Friday, August 28, 2020, 10 h 30

Hall principal de l'hôtel du Parlement, hôtel du Parlement

(Dix heures trente-deux minutes)

M. Zanetti : Bonjour, tout le monde. Alors, je vous dis, une chance que la semaine dernière, à l'étude des crédits, Québec solidaire était là pour tirer la sonnette d'alarme concernant l'utilisation des données de la RAMQ puis une chance que les journalistes ont creusé le sujet parce que, chaque jour qui passe, ça devient de plus en plus louche. Il y a des experts qui sortent sur la place publique pour dire : Attention! il y a là un grand danger. On voit des membres de gouvernement qui se contredisent, et des compagnies, et des organismes déjà en train de préparer ce qui s'en vient, dont le premier ministre même nie l'existence.

Alors, il y a quelque chose là qui est absolument scandaleux. C'est pour ça qu'il nous faut une commission parlementaire, et j'en appelle au sens de l'éthique des députés caquistes qui se sont engagés dans ce parti-là pour rendre la politique plus propre, pour rendre la politique plus noble et puis pour qu'il y ait plus de transparence. Aujourd'hui, là, avec ce cas-là, c'est le test de l'éthique de ces gens-là et de la CAQ. Est-ce qu'ils vont accepter de faire preuve de transparence puis de donner aux Québécoises et Québécois toutes les informations dont ils ont besoin pour savoir qu'est-ce qu'il y a derrière ce projet-là de transfert de données ou est-ce qu'ils vont décider de continuer le projet libéral et puis de tout mettre sous le tapis en essayant de cacher ce qui est en train de se passer puis en se contredisant dans leurs affirmations?

Là, on a, d'un côté, un ministre de l'Économie qui nous dit : La stratégie du gouvernement est claire, on s'en va utiliser ces données-là, les données au «Big Pharma». Vous avez un ministre de la Santé qui dit : Ah! ces données-là, on veut les utiliser, mais on ne les donnerait jamais aux «Big Pharma». Et puis vous avez un premier ministre qui dit : Il n'y a aucun projet. C'est intéressant de le faire, mais il n'y a aucun projet en ligne.

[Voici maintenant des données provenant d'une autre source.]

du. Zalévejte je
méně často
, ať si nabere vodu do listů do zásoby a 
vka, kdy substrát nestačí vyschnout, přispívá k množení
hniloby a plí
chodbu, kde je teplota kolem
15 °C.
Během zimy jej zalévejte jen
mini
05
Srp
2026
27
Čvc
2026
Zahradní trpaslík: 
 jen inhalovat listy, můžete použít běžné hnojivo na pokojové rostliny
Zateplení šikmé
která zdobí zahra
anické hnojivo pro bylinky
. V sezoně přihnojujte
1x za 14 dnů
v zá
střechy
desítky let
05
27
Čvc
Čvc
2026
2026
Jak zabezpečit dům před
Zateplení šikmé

Et là vous avez des articles qui sortent et qui montrent qu'il y a clairement des organisations qui sont en train de faire ça, qui sont en train de commencer ce partage des données là. Alors, il y a quelqu'un là-dedans qui ment. La question, c'est : C'est qui qui ment? Et, pour savoir ça, il nous faut absolument une commission parlementaire. Écoutez, vous avez un P.D.G., là, de Precinomics qui nous dit, je veux le citer exactement : «Les différents enjeux techniques, éthiques, légaux et financiers ont été analysés, a-t-il précisé», dit le P.D.G. qui ne veut pas donner d'entrevue à des journalistes. Est-ce que c'est supposé nous rassurer? Puis évidemment, ces analyses-là, on ne les a pas.

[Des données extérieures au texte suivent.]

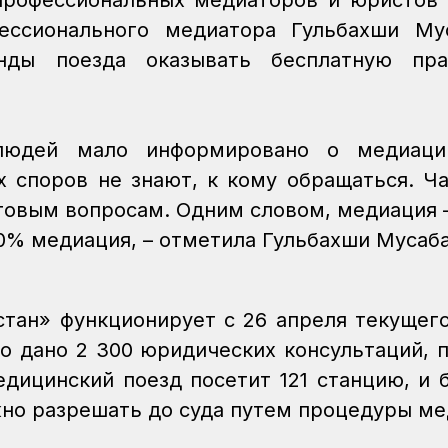
профессиональных медиаторов и юристов
ессионального медиатора Гульбахши Мус
нды поезда оказывать бесплатную пр
людей мало информировано о медиац
х споров не знают, к кому обращаться. Ч
говым вопросам. Одним словом, медиация 
0% медиация, – отметила Гульбахши Мусаб
стан» функционирует с 26 апреля текущего
о дано 2 300 юридических консультаций, 
дицинский поезд посетит 121 станцию, и 
жно разрешать до суда путем процедуры м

Vous avez, d'un côté, des gens qui sont dans des compagnies qui veulent utiliser des données, qui disent : Ah! il n'y a pas de problème, les données vont être anonymes. Puis vous avez, pendant ce temps-là, des experts en cybersécurité qui sortent et qui disent : Écoutez, rendre les données anonymes, c'est presque impossible parce que, même si vous les donnez anonymes, elles peuvent être désanonymisées. Et puis on voit qu'en Grande-Bretagne c'est ça qui s'est passé. Alors là, on a un méchant problème. Il nous faut une commission parlementaire là-dessus. Il faut qu'on aille absolument au bout de ça.

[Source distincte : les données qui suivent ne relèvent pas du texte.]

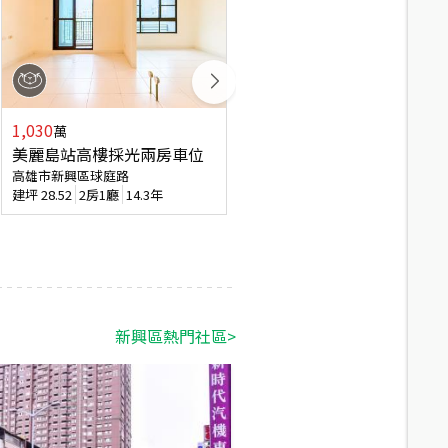
1,030
755
萬
萬
998
萬
美麗島站高樓採光兩房車位
近美麗島捷運站三房
高雄市新興區球庭路
高雄市新興區復興一路
建坪
28.52
2房1廳
14.3年
建坪
34.27
3房2廳
44.6年
新興區
熱門社區
>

Hier, j'entendais le premier ministre Legault faire un faux dilemme. Son argument, c'est : On est pour ça parce qu'on veut sauver des vies. Comme si, si on ne donnait pas, là, nos données aux grandes pharmaceutiques, bien, les gens allaient mourir. Mais c'est vraiment un faux dilemme de premier ordre. D'abord, de la recherche sur des données, il peut s'en faire sans que ce soit des «Big Pharma» qui les fassent avec des intérêts strictement économiques et que puis que ça crée des dangers qu'on perde le contrôle là-dessus.

Il n'y a pas une obligation de le faire, là. Tu sais, on dirait qu'ils veulent placer comme une obligation morale de le faire, mais c'est tout le contraire. C'est quelque chose d'extrêmement dangereux et il faut absolument être à l'affût de ça.

Mme Crête (Mylène) : Est-ce que vous seriez d'accord à ce que des données anonymisées de la RAMQ servent à faire de la recherche universitaire, par exemple?

M. Zanetti : Bien, le fait de faire de la recherche sur des données qu'on a déjà, c'est quelque chose qui... il faudrait s'informer davantage, là, mais qui peut être exploré.

Mais le problème fondamental ici, c'est qu'on dit : Ces données-là qu'on a... parce que, tu sais, ces données-là, là, il ne s'agit pas de se les donner à soi-même, on les a. Ces données-là, le problème, c'est quand on va les donner à des compagnies privées, des compagnies privées qui sont attachées à des multinationales ou qui sont directement des multinationales. Une fois que vous faites ça, on perd irréversiblement le contrôle dessus.

Et puis ces compagnies-là, elles ne sont jamais toutes seules dans leur holding, là, ou très rarement, tu sais. Comment va se propager l'information là-dedans? Est-ce que des compagnies d'assurance liées à ça vont utiliser les données pour charger plus cher, à certaines personnes dans certains quartiers, des choses?

On voyait aussi des experts qui disaient : La désanonymisation de ces données-là peut se faire dans le cas où les gens ont des maladies très rares, comme par exemple, le VIH, là, j'ai lu ça. Ils disaient : À un moment donné, tu recoupes les données, puis ça finit par juste pouvoir être une personne.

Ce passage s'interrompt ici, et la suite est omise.